Professional basketball at that time was still in its
infancy. The Basketball Association of America folded,
and the Boston Celtics joined the newly created National
Basketball Association. The Celtics, in an ironic
twist, were coached by Julian during the 1949-50 NBA
season, finishing dead last in the Eastern Division with
a 22-46 record. But things were definitely on the
uptick: The moribund Celtics, by virtue of their
record, possessed the coveted first pick in the draft.
Owner Walter Brown also replaced Julian with hot
coaching prospect Arnold “Red” Auerbach, whose fiery
style seemed the perfect tonic for his struggling
franchise. The stars seemed magically aligned, and it
became almost a foregone conclusion – especially to
those covering the team -- that the lowly Celtics would
nab Cousy in the 1950 NBA Draft.
Auerbach had other ideas. He was hardly enamored with
the flashy point guard, instead placing a premium on
height. His goal was to build the Celtics from the
inside out, which led him to choose Chuck Share, a
6-foot-11 center from Bowling Green. "We need a big
man," Auerbach growled at the time, sounding almost
Napoleonic. "Little men are a dime a dozen. I'm
supposed to win, not go after local yokels."

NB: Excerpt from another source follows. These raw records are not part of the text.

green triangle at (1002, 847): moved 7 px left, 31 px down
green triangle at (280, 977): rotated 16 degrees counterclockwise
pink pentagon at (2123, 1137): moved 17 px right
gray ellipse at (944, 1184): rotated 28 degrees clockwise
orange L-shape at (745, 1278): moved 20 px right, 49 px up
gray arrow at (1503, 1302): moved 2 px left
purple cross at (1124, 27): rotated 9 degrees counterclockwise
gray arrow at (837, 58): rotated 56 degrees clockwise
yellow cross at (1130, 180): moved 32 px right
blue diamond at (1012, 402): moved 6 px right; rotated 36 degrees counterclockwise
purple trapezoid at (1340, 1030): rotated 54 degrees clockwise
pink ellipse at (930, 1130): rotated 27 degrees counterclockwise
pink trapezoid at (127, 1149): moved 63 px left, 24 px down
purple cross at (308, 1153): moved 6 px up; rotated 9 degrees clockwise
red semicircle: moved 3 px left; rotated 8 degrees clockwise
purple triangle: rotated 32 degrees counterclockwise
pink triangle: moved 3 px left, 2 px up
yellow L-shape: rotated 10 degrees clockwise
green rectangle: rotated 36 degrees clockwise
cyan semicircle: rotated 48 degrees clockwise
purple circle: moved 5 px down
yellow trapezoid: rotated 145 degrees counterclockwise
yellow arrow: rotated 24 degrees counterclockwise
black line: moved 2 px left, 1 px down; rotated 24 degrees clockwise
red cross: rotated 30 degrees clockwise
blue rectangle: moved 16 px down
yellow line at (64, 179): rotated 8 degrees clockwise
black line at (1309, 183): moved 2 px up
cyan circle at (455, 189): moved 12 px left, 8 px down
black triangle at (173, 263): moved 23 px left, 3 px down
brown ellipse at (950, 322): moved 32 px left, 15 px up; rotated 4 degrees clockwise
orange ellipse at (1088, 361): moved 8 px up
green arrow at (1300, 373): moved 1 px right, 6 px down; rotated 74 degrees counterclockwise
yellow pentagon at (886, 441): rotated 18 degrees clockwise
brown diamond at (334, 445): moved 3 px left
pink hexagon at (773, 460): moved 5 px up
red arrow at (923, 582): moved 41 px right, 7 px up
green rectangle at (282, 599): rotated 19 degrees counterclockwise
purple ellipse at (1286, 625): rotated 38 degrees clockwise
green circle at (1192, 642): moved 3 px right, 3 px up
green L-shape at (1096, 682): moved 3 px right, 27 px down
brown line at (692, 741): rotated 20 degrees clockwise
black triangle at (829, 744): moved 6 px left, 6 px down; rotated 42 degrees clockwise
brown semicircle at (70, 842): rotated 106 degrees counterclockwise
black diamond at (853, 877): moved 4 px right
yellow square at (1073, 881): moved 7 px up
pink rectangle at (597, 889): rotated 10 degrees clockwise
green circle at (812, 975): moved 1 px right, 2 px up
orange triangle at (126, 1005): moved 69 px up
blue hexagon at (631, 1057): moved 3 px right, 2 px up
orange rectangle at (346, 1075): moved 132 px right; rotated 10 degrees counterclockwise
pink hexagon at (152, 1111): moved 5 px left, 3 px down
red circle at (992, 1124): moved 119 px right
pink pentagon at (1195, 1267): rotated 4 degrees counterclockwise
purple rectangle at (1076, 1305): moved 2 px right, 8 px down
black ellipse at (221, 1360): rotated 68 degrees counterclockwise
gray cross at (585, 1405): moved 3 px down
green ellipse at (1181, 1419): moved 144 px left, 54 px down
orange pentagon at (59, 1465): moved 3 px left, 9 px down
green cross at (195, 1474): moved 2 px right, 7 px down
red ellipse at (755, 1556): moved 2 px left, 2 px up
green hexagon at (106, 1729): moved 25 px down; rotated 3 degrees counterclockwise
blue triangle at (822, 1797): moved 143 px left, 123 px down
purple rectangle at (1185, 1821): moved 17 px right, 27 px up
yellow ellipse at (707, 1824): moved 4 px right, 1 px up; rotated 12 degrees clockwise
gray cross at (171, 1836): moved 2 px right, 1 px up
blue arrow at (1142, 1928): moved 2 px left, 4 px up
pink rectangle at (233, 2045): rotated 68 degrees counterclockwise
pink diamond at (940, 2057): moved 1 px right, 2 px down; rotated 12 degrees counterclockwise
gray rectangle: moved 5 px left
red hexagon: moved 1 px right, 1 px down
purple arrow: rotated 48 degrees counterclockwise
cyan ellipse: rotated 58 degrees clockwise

The remarks did not sit well with the press, many of
whom considered Auerbach an outsider and Cousy one of
their own. They also saw Cousy as a way to fill the
Boston Garden and, more importantly, as a way to help
legitimize a sport that ranked far behind baseball and
hockey in terms of relevance.
Cousy was ultimately selected by the Tri-Cities
Blackhawks, but Bob Kerner, the team’s owner, was unable
to sign the reluctant All-American to a contract. Cousy
was more interested in starting a driving school in
Worcester. Kerner traded his rights to the Chicago
Stags, but that franchise folded before the 1950-51
season started. The names of three Stags -- Cousy and
two much sought-after players were tossed into a hat.
Gathered in the New York Commodore Hotel, the owners of
the Celtics, the New York Knicks and the Philadelphia
Warriors each pulled out a name. All three wanted the
league's leading scorer, Max Zaslofsky. The Celtics,
picking last, ended up with Cousy.
Cousy's arrival in Boston represented a paradigm shift
in the NBA. He revolutionized the pro game with his
ball-handling wizardry, bringing flash and showmanship
to a league that had been, up until then, largely the
domain of bruising post players and methodical
set-shooters. The NBA in 1949 B.C. -- Before Cousy --
had been struggling to survive, its teams owned by
hockey men who desperately needed to fill their arenas
through the winter months. Cousy changed all of that.
He electrified audiences. He made people care about the
game. He legitimized the sport. Simply put, Robert
Joseph Cousy was the equivalent of color television in
a league overstocked with black-and-whites, and the
world ate it up.
Behind the electrifying play of Cousy and the soft
touch of “Easy” Ed Macauley, who had been picked up by
the defunct St. Louis Bombers, Auerbach engineered the
Celtics’ first-ever winning season in 1950-51, at
39-30. The best was yet to come; over the next several
seasons Auerbach complemented Cousy with such Hall of
Fame talent as Bill Sharman (1951), Frank Ramsey (1954)
and Tom Heinsohn (1956). The biggest move of all came
prior to the 1956-57 season, when Auerbach traded
Macauley and the rights to UK star Cliff Hagan for the
right to draft Bill Russell. Together, Russell and
Cousy provided a one-two punch unparalleled in NBA
history.
The Celtics won the NBA championship, and a dynasty was
born.
“Cooz was the absolute offensive master," Heinsohn told
the Boston Herald in 1983. "What Russell was on
defense, that's what Cousy was on offense -- a
magician. Once that ball reached his hands, the rest of
us just took off, never bothering to look back. We
didn't have to. He'd find us. When you got into a
position to score, the ball would be there.”